Your instructions -
The records below must be duplicated exactly, character for character.

Page-level text extractions
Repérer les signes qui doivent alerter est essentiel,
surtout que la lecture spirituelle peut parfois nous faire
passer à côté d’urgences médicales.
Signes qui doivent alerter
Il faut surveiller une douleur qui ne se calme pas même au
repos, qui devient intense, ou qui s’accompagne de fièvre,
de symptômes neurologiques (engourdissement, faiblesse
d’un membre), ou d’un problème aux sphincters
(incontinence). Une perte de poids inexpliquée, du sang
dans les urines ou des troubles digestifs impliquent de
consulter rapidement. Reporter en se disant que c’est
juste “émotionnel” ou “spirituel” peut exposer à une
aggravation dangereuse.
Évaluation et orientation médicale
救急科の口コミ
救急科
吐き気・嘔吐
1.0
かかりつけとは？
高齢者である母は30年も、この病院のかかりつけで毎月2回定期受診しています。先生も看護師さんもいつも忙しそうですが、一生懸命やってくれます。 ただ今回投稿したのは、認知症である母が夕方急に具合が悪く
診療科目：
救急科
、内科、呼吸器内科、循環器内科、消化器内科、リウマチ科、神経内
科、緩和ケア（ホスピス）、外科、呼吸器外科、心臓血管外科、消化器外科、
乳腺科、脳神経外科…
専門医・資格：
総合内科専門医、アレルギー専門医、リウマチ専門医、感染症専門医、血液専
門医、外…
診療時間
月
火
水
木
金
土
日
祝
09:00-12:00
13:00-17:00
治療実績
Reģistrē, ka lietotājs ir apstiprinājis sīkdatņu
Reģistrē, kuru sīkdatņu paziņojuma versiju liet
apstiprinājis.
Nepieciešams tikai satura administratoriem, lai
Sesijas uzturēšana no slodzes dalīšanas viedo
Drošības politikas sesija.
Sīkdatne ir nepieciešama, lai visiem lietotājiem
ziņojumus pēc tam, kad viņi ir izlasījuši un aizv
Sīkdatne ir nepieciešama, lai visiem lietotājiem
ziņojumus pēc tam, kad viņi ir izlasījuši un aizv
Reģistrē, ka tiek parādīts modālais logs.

Written reply -
Repérer les signes qui doivent alerter est essentiel,
surtout que la lecture spirituelle peut parfois nous faire
passer à côté d’urgences médicales.
Signes qui doivent alerter
Il faut surveiller une douleur qui ne se calme pas même au
repos, qui devient intense, ou qui s’accompagne de fièvre,
de symptômes neurologiques (engourdissement, faiblesse
d’un membre), ou d’un problème aux sphincters
(incontinence). Une perte de poids inexpliquée, du sang
dans les urines ou des troubles digestifs impliquent de
consulter rapidement. Reporter en se disant que c’est
juste “émotionnel” ou “spirituel” peut exposer à une
aggravation dangereuse.
Évaluation et orientation médicale
救急科の口コミ
救急科
吐き気・嘔吐
1.0
かかりつけとは？
高齢者である母は30年も、この病院のかかりつけで毎月2回定期受診しています。先生も看護師さんもいつも忙しそうですが、一生懸命やってくれます。 ただ今回投稿したのは、認知症である母が夕方急に具合が悪く
診療科目：
救急科
、内科、呼吸器内科、循環器内科、消化器内科、リウマチ科、神経内
科、緩和ケア（ホスピス）、外科、呼吸器外科、心臓血管外科、消化器外科、
乳腺科、脳神経外科…
専門医・資格：
総合内科専門医、アレルギー専門医、リウマチ専門医、感染症専門医、血液専
門医、外…
診療時間
月
火
水
木
金
土
日
祝
09:00-12:00
13:00-17:00
治療実績
Reģistrē, ka lietotājs ir apstiprinājis sīkdatņu
Reģistrē, kuru sīkdatņu paziņojuma versiju liet
apstiprinājis.
Nepieciešams tikai satura administratoriem, lai
Sesijas uzturēšana no slodzes dalīšanas viedo
Drošības politikas sesija.
Sīkdatne ir nepieciešama, lai visiem lietotājiem
ziņojumus pēc tam, kad viņi ir izlasījuši un aizv
Sīkdatne ir nepieciešama, lai visiem lietotājiem
ziņojumus pēc tam, kad viņi ir izlasījuši un aizv
Reģistrē, ka tiek parādīts modālais logs.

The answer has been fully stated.